We then drove across the Golden Gate and into the City, down to a tiny theater situated in an ill-lit corner of the Mission District. I wasn’t much of a theater-buff, so I knew nothing about the play we were going to see: Norman . . . Is That You? It was a relatively new play—this was 1973 and it had only premiered in ’70 (to middling reviews)—so I was going in blind. The play, we quickly learned, dealt with a young man coming out to his parents. As I said, this was ’73, so the general attitude toward LGBTQ+ folks was decidedly unfriendly, and it was definitely not a given that everyone was comfortable with the topic of homosexuality. Suffice it to say that my date did not seem comfortable with the topic.
Leaving the theater, our conversation was three-sided, with Lori maintaining a sentinel-like silence as we walked back to the car.
Which wasn’t where we had parked it.
Stolen? Couldn’t be. Who would steal a rust-laced, barely-functional junker like that? Then we saw the sign: No Parking 11PM–5AM, All Vehicles Will Be Towed.
It was 11:10 PM.
At the bottom of the sign, a phone number for the impound lot was printed, so the next task was walking to find a phone booth (remember, kids, mobile phones weren’t even a twinkle in Steve Jobs’ eye at this point). We found one a few blocks away, via which we learned that the impound lot was a fair distance, too far to walk, especially in the heels Lori had chosen. Mark and Julie and I pooled our cash; we probably had enough to get the car out of impound, but we weren’t sure, so paying for a cab was out of the question; even the streetcar was an iffy proposition. We decided our best way to get at all close to the lot was to do a hop-on/hop-off run on cable car. In the late hours, they weren’t so strict about payment if you were just on for a few blocks.

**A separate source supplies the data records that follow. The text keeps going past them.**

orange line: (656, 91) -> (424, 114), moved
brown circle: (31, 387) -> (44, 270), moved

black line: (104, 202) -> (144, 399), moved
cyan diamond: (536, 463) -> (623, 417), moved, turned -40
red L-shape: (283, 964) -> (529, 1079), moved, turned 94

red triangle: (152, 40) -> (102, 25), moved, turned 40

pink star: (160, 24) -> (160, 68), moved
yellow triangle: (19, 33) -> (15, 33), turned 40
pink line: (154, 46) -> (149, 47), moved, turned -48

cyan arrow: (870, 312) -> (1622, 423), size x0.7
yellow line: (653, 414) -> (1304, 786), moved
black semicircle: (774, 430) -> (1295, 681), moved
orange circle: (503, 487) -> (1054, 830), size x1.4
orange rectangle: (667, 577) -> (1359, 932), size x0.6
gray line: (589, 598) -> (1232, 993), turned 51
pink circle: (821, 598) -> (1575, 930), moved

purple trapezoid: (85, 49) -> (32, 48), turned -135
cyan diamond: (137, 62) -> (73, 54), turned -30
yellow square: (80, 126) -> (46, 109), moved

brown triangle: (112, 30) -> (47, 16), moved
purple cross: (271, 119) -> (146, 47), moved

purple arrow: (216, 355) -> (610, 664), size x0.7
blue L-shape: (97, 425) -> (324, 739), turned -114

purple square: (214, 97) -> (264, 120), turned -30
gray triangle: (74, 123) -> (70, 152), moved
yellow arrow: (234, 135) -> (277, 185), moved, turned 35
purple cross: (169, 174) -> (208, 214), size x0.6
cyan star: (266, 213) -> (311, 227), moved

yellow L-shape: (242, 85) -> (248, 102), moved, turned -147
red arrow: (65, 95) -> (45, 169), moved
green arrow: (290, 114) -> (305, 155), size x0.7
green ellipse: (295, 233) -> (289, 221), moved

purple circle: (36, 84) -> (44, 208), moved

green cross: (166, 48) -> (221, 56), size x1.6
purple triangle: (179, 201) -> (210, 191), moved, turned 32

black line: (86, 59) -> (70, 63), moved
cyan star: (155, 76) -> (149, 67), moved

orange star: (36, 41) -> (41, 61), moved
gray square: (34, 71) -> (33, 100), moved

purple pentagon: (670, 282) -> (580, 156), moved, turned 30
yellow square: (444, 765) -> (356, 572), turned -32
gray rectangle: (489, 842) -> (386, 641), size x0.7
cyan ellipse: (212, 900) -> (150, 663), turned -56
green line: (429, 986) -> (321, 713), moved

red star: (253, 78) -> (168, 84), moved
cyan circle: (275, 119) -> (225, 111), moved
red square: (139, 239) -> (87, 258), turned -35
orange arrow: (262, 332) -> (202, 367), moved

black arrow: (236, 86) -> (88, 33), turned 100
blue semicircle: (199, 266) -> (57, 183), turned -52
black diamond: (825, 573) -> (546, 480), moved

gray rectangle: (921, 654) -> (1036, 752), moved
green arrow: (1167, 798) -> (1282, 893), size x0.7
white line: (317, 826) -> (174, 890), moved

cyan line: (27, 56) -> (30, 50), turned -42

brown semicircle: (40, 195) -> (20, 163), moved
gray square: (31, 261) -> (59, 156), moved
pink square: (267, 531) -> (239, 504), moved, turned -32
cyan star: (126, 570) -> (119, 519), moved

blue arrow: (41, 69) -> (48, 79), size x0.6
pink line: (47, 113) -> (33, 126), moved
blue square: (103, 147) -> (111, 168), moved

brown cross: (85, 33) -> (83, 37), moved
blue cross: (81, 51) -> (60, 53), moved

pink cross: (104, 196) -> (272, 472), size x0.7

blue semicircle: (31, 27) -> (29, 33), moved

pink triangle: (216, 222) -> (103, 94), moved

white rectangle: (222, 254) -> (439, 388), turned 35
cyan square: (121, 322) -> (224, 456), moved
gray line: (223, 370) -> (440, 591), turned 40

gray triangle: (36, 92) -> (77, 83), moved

Eventually, we made it to the lot, had enough for the fine, and sprung Mark’s car from the hoosegow. By this time, Lori’s silence had become so intense that it had a gravitational field. When we finally rattled our way up her street and Mark stopped in front of the long, dark stairway, Lori was out of the car before I could round the vehicle to open her door. She was halfway up the flight by the time I reached the foot of the stairs. She never looked back.
Frankly, I do not blame her one tiny little bit.
We never went out again. We never actually spoke again. It was a long time before my next first date.
My last first date, on the other hand, was better. I’d learned a lot in the intervening years. Still, though, I did manage to break the First Rule of First Dates as, over our lunch of enchiladas and tamales, I told her we were going to get married and have a great time growing old together. (I’d known her all of two weeks, and to be honest, it had taken a lot of discipline not to tell her that when we first met.)
Despite this obvious faux pas, on Monday (Valentine’s Day 2022) we celebrated the fortieth anniversary of that last first date, and had our forty-first Valentine’s Day meal of Mexican food to commemorate it.
So, yeah, the last one went a bit better.